I believe that this bug might be able to be triggered by enabling inlineing in a deep profiling build without enabling --profile-for-implicit-parallelism. |
|
|
|
Yes, you're right. Compiling without --profile-for-implicit-paralellism but with --profile-optimized
enabled also triggers the bug. |
|
|
(0000175)
|
juliensf
|
2009-06-15 01:34
(Last edited: 2009-06-15 01:36) |
|
I've uploaded a cut-down version of erlang_rtti_implemetation that exhibits this bug.
(Curiosly, the problem goes away if I rename the module, although I can't see anywhere
in the compiler that treats the module erlang_rtti_implementation specially in C grades;
the bug is also not present if we rename the module to another stdlib or builtin module.)

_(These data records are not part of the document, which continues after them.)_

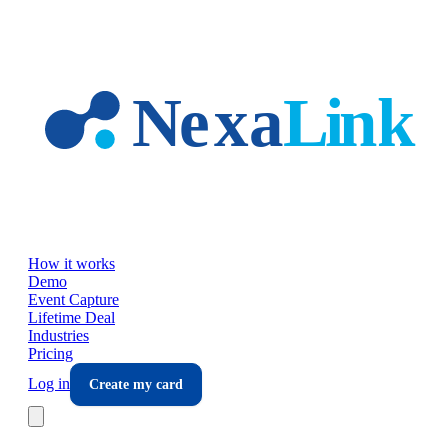
Skip to main content
How it works
Demo
Event Capture
Lifetime Deal
Industries
Pricing
Log in
Create my card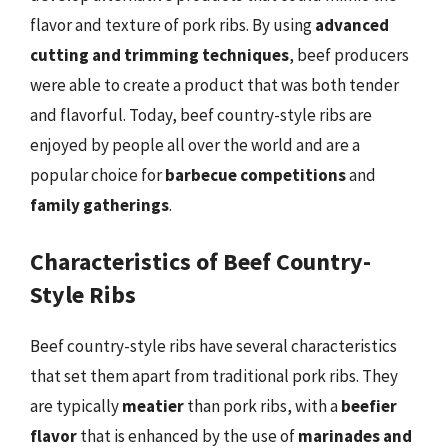
flavor and texture of pork ribs. By using
advanced
cutting and trimming techniques
, beef producers
were able to create a product that was both tender
and flavorful. Today, beef country-style ribs are
enjoyed by people all over the world and are a
popular choice for
barbecue competitions
and
family gatherings
.
Characteristics of Beef Country-
Style Ribs
Beef country-style ribs have several characteristics
that set them apart from traditional pork ribs. They
are typically
meatier
than pork ribs, with a
beefier
flavor
that is enhanced by the use of
marinades and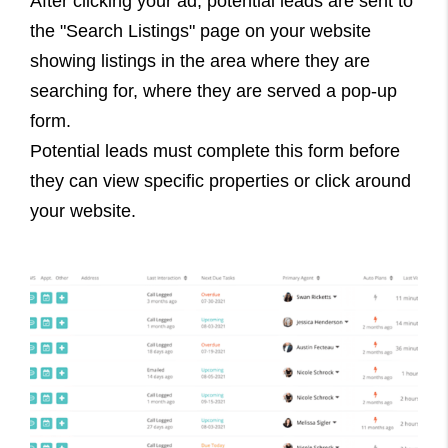
After clicking your ad, potential leads are sent to
the "Search Listings" page on your website
showing listings in the area where they are
searching for, where they are served a pop-up
form.
Potential leads must complete this form before
they can view specific properties or click around
your website.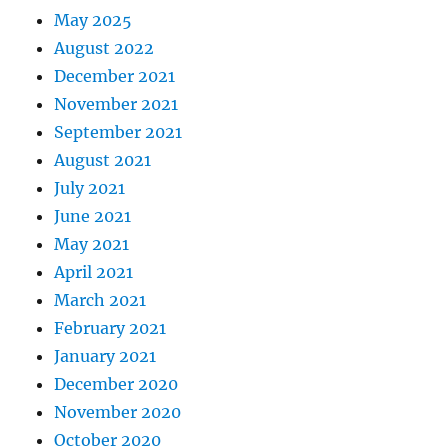
May 2025
August 2022
December 2021
November 2021
September 2021
August 2021
July 2021
June 2021
May 2021
April 2021
March 2021
February 2021
January 2021
December 2020
November 2020
October 2020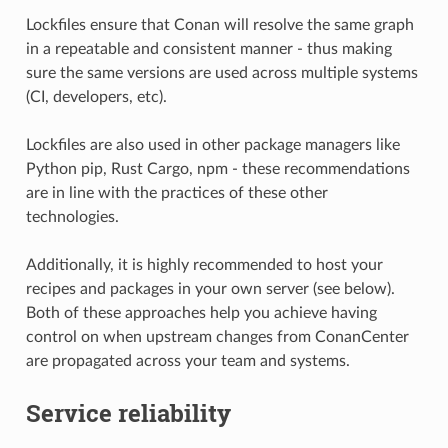
Lockfiles ensure that Conan will resolve the same graph
in a repeatable and consistent manner - thus making
sure the same versions are used across multiple systems
(CI, developers, etc).
Lockfiles are also used in other package managers like
Python pip, Rust Cargo, npm - these recommendations
are in line with the practices of these other
technologies.
Additionally, it is highly recommended to host your
recipes and packages in your own server (see below).
Both of these approaches help you achieve having
control on when upstream changes from ConanCenter
are propagated across your team and systems.
Service reliability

The test case is derived from r1.89 of library/erlang_rtti_implementation.m.
|
|
|
(0000609)
|
zs
|
2014-01-22 15:26
|
|
The compiler DOES treat standard library modules specially in some places. It does list them by name; it uses mercury_std_library_module/1 in library/library.m. |
|
|
(0000622)
|
pbone
|
2014-01-28 15:55
|
|
I cannot reproduce this bug (on a compiler without the 0000309 fix) using the attached file. Perhaps changes have been made to the compiler such that the bug (whatever it was) is no longer being triggered.
I also can't reproduce this by building Mercury with these options. Unless someone knows how to reproduce this, I propose we close this bug.